Ich richte mich in meinem Bett auf und sitze mich auf die Bettkante. Ich suche verzweifelt meine Pantoffeln mit den Füßen, finde sie jedoch nicht. Ich finde sie schließlich, jedoch ziehe ich die Pantoffeln verkehrt an. Ich rege mich auf. Was mich der Tag schon wieder ankotzt! Und das schon nach ein paar Minuten nach meinem Erwachen. Ich versuche mich etwas zu beruhigen und lenke mich ab, indem ich mich in meinem Schlafzimmer umschaue. Ich sehe einen Schreibtisch, einen Drehstuhl, einen Nachttisch, eine Lampe und einen Elefanten. Es ist alles so wie immer. Ich stehe nun auf, ziehe meinen Pyjama zurecht, da dieser sich etwas verdreht hatte. Plötzlich fällt mir ein, dass etwas nicht stimmt. Ich schaue nochmal durch das Zimmer. Ich sehe: Schreibtisch, Drehstuhl, Nachttisch, Lampe, Elefant. Plötzlich machte es Klick.

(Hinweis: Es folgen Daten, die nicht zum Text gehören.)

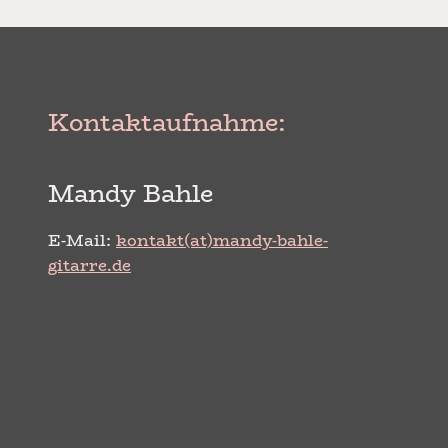
Kontaktaufnahme:
Mandy Bahle
E-Mail:
kontakt(at)mandy-bahle-
gitarre.de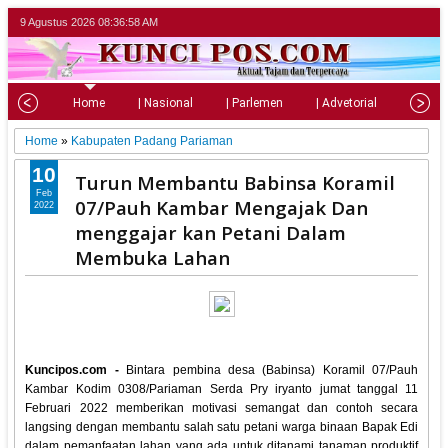
9 Agustus 2026
08:37:00 AM
Home
| Nasional
| Parlemen
| Advetorial
| Pariw
Home
»
Kabupaten Padang Pariaman
10
Turun Membantu Babinsa Koramil
Feb
07/Pauh Kambar Mengajak Dan
2022
menggajar kan Petani Dalam
Membuka Lahan
Kuncipos.com -
Bintara pembina desa (Babinsa) Koramil 07/Pauh
Kambar Kodim 0308/Pariaman Serda Pry iryanto jumat tanggal 11
Februari 2022 memberikan motivasi semangat dan contoh secara
langsing dengan membantu salah satu petani warga binaan Bapak Edi
dalam pemanfaatan lahan yang ada untuk ditanami tanaman produktif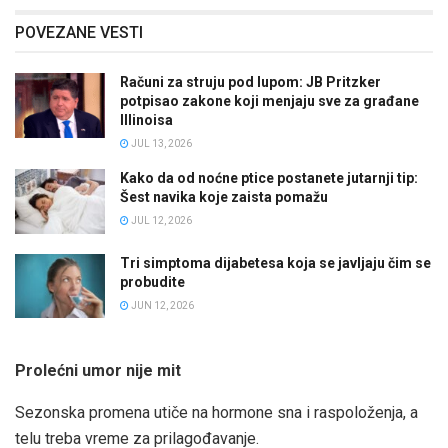
POVEZANE VESTI
Računi za struju pod lupom: JB Pritzker
potpisao zakone koji menjaju sve za građane
Illinoisa
JUL 13, 2026
Kako da od noćne ptice postanete jutarnji tip:
Šest navika koje zaista pomažu
JUL 12, 2026
Tri simptoma dijabetesa koja se javljaju čim se
probudite
JUN 12, 2026
Prolećni umor nije mit
Sezonska promena utiče na hormone sna i raspoloženja, a
telu treba vreme za prilagođavanje.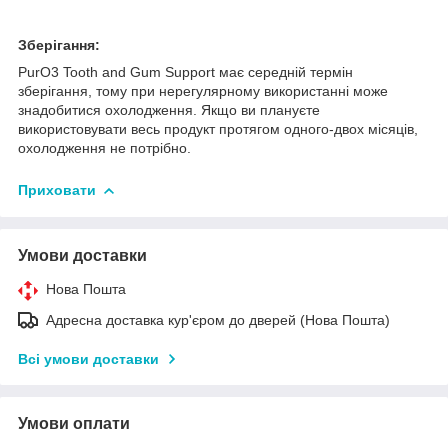
Зберігання:
PurO3 Tooth and Gum Support має середній термін
зберігання, тому при нерегулярному використанні може
знадобитися охолодження. Якщо ви плануєте
використовувати весь продукт протягом одного-двох місяців,
охолодження не потрібно.
Приховати
Умови доставки
Нова Пошта
Адресна доставка кур'єром до дверей (Нова Пошта)
Всі умови доставки
Умови оплати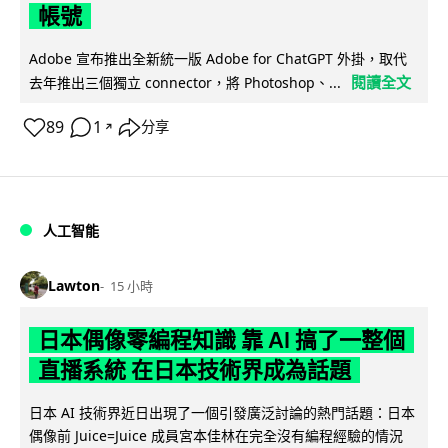
帳號
Adobe 宣布推出全新統一版 Adobe for ChatGPT 外掛，取代
閱讀全文
去年推出三個獨立 connector，將 Photoshop、...
89
1
分享
↗
人工智能
Lawton
15 小時
日本偶像零編程知識 靠 AI 搞了一整個
直播系統 在日本技術界成為話題
日本 AI 技術界近日出現了一個引發廣泛討論的熱門話題：日本
偶像前 Juice=Juice 成員宮本佳林在完全沒有編程經驗的情況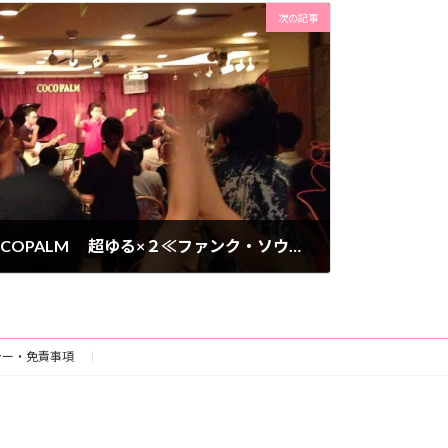
次の記事
【セッション】西荻窪 COCOPALM 超ゆる×２≪ファンク・ソウルセッション≫
シー・免責事項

Was um alles in der Welt macht ein Elefant in meinem Schlafzimmer? Wie ist er nur hier hinein geraten? Irgendetwas sagt mir, dass der Elefant schon eine Zeit lang in meinem Zimmer wohnte. Seltsam. Unmöglich, dass diese Kreatur schon immer hier war. So ein Tier muss einem ja auffallen. Schon alleine, dass der Elefant eine Miniaturversion ist, so in etwa ein Meter zwanzig hoch, ziemlich zufrieden mit seinem Rüssel, seinen Ohren und seinem Schwanz synchron wackelt. Und vor Allem ist der Elefant rosa. Ja, „es“ ist rosa. Ein rosafarbener, ziemlich glücklicher Miniaturelefant.

Was ist das für eine Scheiße? Was soll ich nur mit diesem Tier anfangen? Wenn es wirklich über eine längere Zeit hier im Zimmer haust, dann habe ich es wahrscheinlich die ganze Zeit ignoriert. Da dies vermutlich über längere Zeit geklappt hat (sonst wäre es mir schon viel früher aufgefallen), werde ich es einfach weiter ignorieren.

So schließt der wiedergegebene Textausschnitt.